— WHAT TO DO —
There is one span to output from the data below: the lines starting at the line with "e strategie assistenziali." and ending at the line with "l’être humain, celle". Output it exactly, ends included, nothing more.
--------------------------------
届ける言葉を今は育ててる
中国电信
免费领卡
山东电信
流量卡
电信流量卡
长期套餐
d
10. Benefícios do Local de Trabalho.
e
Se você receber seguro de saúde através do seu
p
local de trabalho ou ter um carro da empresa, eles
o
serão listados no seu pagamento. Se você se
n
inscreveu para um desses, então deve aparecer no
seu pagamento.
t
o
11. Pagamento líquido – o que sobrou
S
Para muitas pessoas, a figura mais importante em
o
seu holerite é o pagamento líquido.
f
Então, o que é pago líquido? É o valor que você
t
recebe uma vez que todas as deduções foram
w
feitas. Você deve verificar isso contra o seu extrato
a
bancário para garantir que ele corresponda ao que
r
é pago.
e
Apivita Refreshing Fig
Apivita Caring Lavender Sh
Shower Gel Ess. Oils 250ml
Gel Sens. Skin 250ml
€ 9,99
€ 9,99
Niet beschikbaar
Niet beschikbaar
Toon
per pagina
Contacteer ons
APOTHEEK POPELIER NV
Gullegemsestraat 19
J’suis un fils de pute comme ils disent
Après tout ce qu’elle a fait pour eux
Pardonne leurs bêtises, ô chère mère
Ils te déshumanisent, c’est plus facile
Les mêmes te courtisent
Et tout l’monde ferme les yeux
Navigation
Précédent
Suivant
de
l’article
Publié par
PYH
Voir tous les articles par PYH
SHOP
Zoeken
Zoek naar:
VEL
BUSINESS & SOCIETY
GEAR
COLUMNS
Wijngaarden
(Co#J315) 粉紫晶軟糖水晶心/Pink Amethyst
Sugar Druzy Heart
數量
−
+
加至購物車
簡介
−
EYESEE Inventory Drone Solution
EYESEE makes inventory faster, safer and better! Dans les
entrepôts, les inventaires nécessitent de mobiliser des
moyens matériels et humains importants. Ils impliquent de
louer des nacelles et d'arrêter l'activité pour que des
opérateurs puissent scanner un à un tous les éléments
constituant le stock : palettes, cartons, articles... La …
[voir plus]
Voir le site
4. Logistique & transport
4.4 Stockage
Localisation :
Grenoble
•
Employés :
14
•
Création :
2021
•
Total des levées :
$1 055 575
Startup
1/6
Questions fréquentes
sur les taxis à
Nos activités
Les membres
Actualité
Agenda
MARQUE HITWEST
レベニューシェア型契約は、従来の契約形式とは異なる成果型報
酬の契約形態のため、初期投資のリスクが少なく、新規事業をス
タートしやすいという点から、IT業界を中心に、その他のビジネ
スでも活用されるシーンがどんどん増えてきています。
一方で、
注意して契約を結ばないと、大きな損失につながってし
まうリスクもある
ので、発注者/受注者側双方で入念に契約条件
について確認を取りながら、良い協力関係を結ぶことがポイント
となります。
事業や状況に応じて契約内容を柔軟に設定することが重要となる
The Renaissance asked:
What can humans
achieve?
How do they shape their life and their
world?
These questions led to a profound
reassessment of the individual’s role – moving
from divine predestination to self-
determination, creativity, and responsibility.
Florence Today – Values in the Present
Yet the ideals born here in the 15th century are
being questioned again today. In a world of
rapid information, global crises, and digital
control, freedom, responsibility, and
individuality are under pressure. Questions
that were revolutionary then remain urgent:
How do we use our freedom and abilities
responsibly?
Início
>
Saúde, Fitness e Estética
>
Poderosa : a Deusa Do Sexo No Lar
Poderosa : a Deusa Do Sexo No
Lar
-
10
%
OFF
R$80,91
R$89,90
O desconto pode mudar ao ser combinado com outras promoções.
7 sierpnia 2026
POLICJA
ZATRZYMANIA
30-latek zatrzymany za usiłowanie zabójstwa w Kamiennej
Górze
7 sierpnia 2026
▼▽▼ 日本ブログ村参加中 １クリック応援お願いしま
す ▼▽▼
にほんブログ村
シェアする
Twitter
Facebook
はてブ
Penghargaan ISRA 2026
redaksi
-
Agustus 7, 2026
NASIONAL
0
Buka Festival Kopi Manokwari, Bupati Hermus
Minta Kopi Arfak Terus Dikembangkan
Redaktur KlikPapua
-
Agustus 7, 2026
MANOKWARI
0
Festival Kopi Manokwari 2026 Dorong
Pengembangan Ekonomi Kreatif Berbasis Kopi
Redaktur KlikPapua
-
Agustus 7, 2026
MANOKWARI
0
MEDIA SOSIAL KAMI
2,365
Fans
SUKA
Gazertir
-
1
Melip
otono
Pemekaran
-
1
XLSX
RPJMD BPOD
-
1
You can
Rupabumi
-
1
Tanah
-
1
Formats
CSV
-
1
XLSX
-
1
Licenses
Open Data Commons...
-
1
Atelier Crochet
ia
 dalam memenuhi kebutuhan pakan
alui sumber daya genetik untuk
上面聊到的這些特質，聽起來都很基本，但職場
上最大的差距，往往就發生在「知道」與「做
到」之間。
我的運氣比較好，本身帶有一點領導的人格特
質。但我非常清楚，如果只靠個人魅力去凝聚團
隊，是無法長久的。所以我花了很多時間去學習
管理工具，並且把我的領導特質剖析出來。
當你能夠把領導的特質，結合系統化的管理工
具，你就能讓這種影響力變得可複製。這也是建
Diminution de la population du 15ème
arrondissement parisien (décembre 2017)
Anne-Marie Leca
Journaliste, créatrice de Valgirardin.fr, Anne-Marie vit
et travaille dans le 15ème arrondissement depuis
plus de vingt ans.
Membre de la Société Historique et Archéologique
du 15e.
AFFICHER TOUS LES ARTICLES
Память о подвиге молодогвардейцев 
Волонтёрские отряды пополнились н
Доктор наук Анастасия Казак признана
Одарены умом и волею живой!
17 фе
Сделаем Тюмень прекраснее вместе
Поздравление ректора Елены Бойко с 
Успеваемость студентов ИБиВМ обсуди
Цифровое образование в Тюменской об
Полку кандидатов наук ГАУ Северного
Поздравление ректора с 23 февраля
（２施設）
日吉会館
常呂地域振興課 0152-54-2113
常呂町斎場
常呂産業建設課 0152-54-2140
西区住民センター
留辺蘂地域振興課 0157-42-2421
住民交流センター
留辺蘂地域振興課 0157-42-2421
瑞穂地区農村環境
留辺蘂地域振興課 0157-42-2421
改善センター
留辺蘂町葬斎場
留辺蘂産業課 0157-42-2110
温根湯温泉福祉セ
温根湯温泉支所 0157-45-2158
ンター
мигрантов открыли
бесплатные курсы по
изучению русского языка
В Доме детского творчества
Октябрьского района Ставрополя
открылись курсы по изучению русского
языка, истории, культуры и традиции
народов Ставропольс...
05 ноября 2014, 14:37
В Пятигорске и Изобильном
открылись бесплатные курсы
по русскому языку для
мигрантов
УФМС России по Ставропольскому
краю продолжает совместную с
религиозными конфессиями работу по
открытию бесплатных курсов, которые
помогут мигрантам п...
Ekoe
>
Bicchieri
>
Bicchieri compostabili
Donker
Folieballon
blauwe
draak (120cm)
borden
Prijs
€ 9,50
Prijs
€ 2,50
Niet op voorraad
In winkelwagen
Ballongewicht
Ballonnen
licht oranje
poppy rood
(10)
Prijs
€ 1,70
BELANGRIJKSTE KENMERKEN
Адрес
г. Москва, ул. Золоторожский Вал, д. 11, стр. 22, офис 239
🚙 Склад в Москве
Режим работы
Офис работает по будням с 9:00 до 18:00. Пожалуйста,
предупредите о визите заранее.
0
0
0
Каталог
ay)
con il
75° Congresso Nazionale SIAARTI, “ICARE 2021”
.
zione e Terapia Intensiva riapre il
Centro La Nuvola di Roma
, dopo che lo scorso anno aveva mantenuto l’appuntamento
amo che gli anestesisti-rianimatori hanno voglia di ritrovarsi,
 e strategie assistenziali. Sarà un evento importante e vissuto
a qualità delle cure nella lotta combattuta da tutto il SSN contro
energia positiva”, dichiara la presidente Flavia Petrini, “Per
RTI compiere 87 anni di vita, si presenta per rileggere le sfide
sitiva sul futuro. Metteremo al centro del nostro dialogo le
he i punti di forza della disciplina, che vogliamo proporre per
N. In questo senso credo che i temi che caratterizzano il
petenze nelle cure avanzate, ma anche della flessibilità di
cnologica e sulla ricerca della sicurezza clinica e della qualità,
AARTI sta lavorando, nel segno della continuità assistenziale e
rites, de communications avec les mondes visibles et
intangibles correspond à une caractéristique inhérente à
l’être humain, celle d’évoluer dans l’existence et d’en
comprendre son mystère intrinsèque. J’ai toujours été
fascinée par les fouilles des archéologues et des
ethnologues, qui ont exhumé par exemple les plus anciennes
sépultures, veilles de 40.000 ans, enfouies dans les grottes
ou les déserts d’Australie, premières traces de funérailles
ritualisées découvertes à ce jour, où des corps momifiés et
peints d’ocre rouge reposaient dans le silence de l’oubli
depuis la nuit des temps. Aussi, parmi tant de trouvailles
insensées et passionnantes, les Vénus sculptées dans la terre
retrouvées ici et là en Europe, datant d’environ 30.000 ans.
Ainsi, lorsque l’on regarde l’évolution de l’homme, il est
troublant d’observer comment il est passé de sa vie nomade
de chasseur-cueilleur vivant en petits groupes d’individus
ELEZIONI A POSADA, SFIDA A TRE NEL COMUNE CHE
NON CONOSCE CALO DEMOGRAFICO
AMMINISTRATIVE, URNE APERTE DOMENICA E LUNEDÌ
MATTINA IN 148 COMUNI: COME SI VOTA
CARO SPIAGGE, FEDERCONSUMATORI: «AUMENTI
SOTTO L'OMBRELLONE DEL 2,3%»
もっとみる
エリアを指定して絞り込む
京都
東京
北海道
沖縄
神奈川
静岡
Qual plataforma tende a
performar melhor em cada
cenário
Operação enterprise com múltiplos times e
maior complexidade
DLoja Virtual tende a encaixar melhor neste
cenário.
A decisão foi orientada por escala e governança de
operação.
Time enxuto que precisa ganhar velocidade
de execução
--------------------------------
— EXERCISE RESULT —
 e strategie assistenziali. Sarà un evento importante e vissuto
a qualità delle cure nella lotta combattuta da tutto il SSN contro
energia positiva”, dichiara la presidente Flavia Petrini, “Per
RTI compiere 87 anni di vita, si presenta per rileggere le sfide
sitiva sul futuro. Metteremo al centro del nostro dialogo le
he i punti di forza della disciplina, che vogliamo proporre per
N. In questo senso credo che i temi che caratterizzano il
petenze nelle cure avanzate, ma anche della flessibilità di
cnologica e sulla ricerca della sicurezza clinica e della qualità,
AARTI sta lavorando, nel segno della continuità assistenziale e
rites, de communications avec les mondes visibles et
intangibles correspond à une caractéristique inhérente à
l’être humain, celle d’évoluer dans l’existence et d’en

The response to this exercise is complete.